Extracted page text data
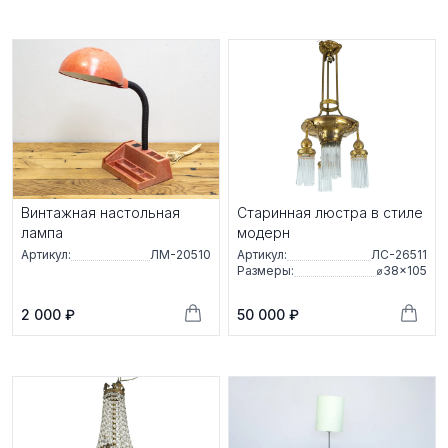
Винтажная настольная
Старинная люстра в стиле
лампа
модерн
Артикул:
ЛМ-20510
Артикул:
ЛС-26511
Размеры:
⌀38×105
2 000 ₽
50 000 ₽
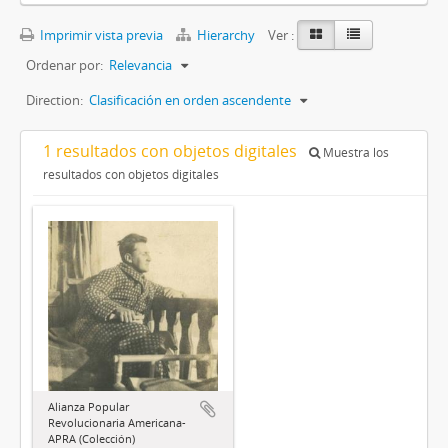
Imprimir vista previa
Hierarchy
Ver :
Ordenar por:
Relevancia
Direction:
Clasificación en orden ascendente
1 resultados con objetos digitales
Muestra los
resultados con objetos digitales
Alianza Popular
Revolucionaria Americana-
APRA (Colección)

--

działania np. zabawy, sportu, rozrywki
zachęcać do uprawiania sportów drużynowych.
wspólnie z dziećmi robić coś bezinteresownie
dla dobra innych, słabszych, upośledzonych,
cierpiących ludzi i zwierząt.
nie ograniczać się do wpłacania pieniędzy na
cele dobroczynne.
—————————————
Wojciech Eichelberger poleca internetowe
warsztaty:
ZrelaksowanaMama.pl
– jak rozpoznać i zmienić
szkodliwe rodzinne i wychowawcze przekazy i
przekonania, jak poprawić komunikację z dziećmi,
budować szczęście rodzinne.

§ **WHAT IS EXPECTED**
Using the data above, reproduce exactly the lines between those holding "cele dobroczynne." and "budować szczęście rodzinne.", inclusive, and no others.

§ **ANSWER TO THE PROBLEM**
cele dobroczynne.
—————————————
Wojciech Eichelberger poleca internetowe
warsztaty:
ZrelaksowanaMama.pl
– jak rozpoznać i zmienić
szkodliwe rodzinne i wychowawcze przekazy i
przekonania, jak poprawić komunikację z dziećmi,
budować szczęście rodzinne.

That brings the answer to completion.